What you have to do: Write out every entry exactly as it appears.

------ Input material ------

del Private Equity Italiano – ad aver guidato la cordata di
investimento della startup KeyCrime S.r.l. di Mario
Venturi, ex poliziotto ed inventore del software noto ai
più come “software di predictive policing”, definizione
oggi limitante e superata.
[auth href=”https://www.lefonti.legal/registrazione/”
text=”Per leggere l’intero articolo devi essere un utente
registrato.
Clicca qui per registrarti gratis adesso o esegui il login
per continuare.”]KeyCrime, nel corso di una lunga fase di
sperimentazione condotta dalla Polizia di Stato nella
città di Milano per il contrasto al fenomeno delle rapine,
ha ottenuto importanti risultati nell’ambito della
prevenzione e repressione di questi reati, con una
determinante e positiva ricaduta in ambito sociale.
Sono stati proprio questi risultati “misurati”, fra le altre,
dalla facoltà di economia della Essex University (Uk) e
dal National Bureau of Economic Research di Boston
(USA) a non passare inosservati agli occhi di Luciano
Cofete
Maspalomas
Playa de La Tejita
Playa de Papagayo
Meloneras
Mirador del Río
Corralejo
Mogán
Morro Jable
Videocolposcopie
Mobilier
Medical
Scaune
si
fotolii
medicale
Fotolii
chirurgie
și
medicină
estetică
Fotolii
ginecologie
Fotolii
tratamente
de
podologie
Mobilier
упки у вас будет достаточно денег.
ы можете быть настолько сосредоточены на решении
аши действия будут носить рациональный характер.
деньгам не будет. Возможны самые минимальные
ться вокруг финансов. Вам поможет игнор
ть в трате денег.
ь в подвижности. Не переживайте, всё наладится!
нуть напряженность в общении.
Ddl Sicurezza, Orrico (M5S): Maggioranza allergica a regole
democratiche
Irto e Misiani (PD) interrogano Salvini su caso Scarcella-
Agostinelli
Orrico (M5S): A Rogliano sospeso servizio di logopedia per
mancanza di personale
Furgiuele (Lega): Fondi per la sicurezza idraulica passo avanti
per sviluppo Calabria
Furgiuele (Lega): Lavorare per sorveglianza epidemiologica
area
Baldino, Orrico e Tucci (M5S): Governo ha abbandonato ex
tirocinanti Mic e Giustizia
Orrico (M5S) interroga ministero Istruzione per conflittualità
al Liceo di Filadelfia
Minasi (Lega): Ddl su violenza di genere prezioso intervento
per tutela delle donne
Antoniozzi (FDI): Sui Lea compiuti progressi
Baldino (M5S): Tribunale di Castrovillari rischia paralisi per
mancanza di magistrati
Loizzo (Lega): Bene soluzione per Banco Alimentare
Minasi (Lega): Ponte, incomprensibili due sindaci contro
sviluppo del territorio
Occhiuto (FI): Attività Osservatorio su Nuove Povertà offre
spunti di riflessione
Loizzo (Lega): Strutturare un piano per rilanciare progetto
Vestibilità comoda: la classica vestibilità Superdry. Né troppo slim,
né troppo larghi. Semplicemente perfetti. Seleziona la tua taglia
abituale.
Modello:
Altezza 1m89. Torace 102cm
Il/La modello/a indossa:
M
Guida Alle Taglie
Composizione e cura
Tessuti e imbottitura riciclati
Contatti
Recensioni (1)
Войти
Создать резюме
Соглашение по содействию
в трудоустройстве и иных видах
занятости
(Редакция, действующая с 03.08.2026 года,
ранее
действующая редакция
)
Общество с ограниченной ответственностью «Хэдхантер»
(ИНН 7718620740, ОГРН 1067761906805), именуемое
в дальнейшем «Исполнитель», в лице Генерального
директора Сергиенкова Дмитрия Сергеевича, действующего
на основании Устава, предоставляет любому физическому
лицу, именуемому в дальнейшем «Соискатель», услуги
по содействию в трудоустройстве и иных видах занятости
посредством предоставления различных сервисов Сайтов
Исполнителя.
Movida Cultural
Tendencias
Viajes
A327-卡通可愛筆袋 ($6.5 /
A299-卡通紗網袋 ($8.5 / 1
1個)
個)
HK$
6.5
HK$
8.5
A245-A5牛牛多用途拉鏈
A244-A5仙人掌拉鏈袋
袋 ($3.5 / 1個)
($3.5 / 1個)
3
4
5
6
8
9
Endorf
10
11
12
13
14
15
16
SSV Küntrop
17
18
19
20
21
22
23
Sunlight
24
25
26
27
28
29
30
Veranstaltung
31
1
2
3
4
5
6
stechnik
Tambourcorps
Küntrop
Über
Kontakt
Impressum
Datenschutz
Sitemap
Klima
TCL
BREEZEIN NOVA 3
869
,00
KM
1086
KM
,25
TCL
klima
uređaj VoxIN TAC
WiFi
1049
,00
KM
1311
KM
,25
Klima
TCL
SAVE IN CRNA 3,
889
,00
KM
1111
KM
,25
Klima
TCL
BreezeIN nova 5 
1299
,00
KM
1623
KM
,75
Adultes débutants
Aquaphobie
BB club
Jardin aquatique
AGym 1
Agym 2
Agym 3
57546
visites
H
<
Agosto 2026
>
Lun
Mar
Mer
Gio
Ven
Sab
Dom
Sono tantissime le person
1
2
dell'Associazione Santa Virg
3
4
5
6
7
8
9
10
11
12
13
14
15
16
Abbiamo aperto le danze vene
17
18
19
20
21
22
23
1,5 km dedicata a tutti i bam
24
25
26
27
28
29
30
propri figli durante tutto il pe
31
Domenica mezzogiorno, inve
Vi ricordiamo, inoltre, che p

------

Finished exercise:
del Private Equity Italiano – ad aver guidato la cordata di
investimento della startup KeyCrime S.r.l. di Mario
Venturi, ex poliziotto ed inventore del software noto ai
più come “software di predictive policing”, definizione
oggi limitante e superata.
[auth href=”https://www.lefonti.legal/registrazione/”
text=”Per leggere l’intero articolo devi essere un utente
registrato.
Clicca qui per registrarti gratis adesso o esegui il login
per continuare.”]KeyCrime, nel corso di una lunga fase di
sperimentazione condotta dalla Polizia di Stato nella
città di Milano per il contrasto al fenomeno delle rapine,
ha ottenuto importanti risultati nell’ambito della
prevenzione e repressione di questi reati, con una
determinante e positiva ricaduta in ambito sociale.
Sono stati proprio questi risultati “misurati”, fra le altre,
dalla facoltà di economia della Essex University (Uk) e
dal National Bureau of Economic Research di Boston
(USA) a non passare inosservati agli occhi di Luciano
Cofete
Maspalomas
Playa de La Tejita
Playa de Papagayo
Meloneras
Mirador del Río
Corralejo
Mogán
Morro Jable
Videocolposcopie
Mobilier
Medical
Scaune
si
fotolii
medicale
Fotolii
chirurgie
și
medicină
estetică
Fotolii
ginecologie
Fotolii
tratamente
de
podologie
Mobilier
упки у вас будет достаточно денег.
ы можете быть настолько сосредоточены на решении
аши действия будут носить рациональный характер.
деньгам не будет. Возможны самые минимальные
ться вокруг финансов. Вам поможет игнор
ть в трате денег.
ь в подвижности. Не переживайте, всё наладится!
нуть напряженность в общении.
Ddl Sicurezza, Orrico (M5S): Maggioranza allergica a regole
democratiche
Irto e Misiani (PD) interrogano Salvini su caso Scarcella-
Agostinelli
Orrico (M5S): A Rogliano sospeso servizio di logopedia per
mancanza di personale
Furgiuele (Lega): Fondi per la sicurezza idraulica passo avanti
per sviluppo Calabria
Furgiuele (Lega): Lavorare per sorveglianza epidemiologica
area
Baldino, Orrico e Tucci (M5S): Governo ha abbandonato ex
tirocinanti Mic e Giustizia
Orrico (M5S) interroga ministero Istruzione per conflittualità
al Liceo di Filadelfia
Minasi (Lega): Ddl su violenza di genere prezioso intervento
per tutela delle donne
Antoniozzi (FDI): Sui Lea compiuti progressi
Baldino (M5S): Tribunale di Castrovillari rischia paralisi per
mancanza di magistrati
Loizzo (Lega): Bene soluzione per Banco Alimentare
Minasi (Lega): Ponte, incomprensibili due sindaci contro
sviluppo del territorio
Occhiuto (FI): Attività Osservatorio su Nuove Povertà offre
spunti di riflessione
Loizzo (Lega): Strutturare un piano per rilanciare progetto
Vestibilità comoda: la classica vestibilità Superdry. Né troppo slim,
né troppo larghi. Semplicemente perfetti. Seleziona la tua taglia
abituale.
Modello:
Altezza 1m89. Torace 102cm
Il/La modello/a indossa:
M
Guida Alle Taglie
Composizione e cura
Tessuti e imbottitura riciclati
Contatti
Recensioni (1)
Войти
Создать резюме
Соглашение по содействию
в трудоустройстве и иных видах
занятости
(Редакция, действующая с 03.08.2026 года,
ранее
действующая редакция
)
Общество с ограниченной ответственностью «Хэдхантер»
(ИНН 7718620740, ОГРН 1067761906805), именуемое
в дальнейшем «Исполнитель», в лице Генерального
директора Сергиенкова Дмитрия Сергеевича, действующего
на основании Устава, предоставляет любому физическому
лицу, именуемому в дальнейшем «Соискатель», услуги
по содействию в трудоустройстве и иных видах занятости
посредством предоставления различных сервисов Сайтов
Исполнителя.
Movida Cultural
Tendencias
Viajes
A327-卡通可愛筆袋 ($6.5 /
A299-卡通紗網袋 ($8.5 / 1
1個)
個)
HK$
6.5
HK$
8.5
A245-A5牛牛多用途拉鏈
A244-A5仙人掌拉鏈袋
袋 ($3.5 / 1個)
($3.5 / 1個)
3
4
5
6
8
9
Endorf
10
11
12
13
14
15
16
SSV Küntrop
17
18
19
20
21
22
23
Sunlight
24
25
26
27
28
29
30
Veranstaltung
31
1
2
3
4
5
6
stechnik
Tambourcorps
Küntrop
Über
Kontakt
Impressum
Datenschutz
Sitemap
Klima
TCL
BREEZEIN NOVA 3
869
,00
KM
1086
KM
,25
TCL
klima
uređaj VoxIN TAC
WiFi
1049
,00
KM
1311
KM
,25
Klima
TCL
SAVE IN CRNA 3,
889
,00
KM
1111
KM
,25
Klima
TCL
BreezeIN nova 5 
1299
,00
KM
1623
KM
,75
Adultes débutants
Aquaphobie
BB club
Jardin aquatique
AGym 1
Agym 2
Agym 3
57546
visites
H
<
Agosto 2026
>
Lun
Mar
Mer
Gio
Ven
Sab
Dom
Sono tantissime le person
1
2
dell'Associazione Santa Virg
3
4
5
6
7
8
9
10
11
12
13
14
15
16
Abbiamo aperto le danze vene
17
18
19
20
21
22
23
1,5 km dedicata a tutti i bam
24
25
26
27
28
29
30
propri figli durante tutto il pe
31
Domenica mezzogiorno, inve
Vi ricordiamo, inoltre, che p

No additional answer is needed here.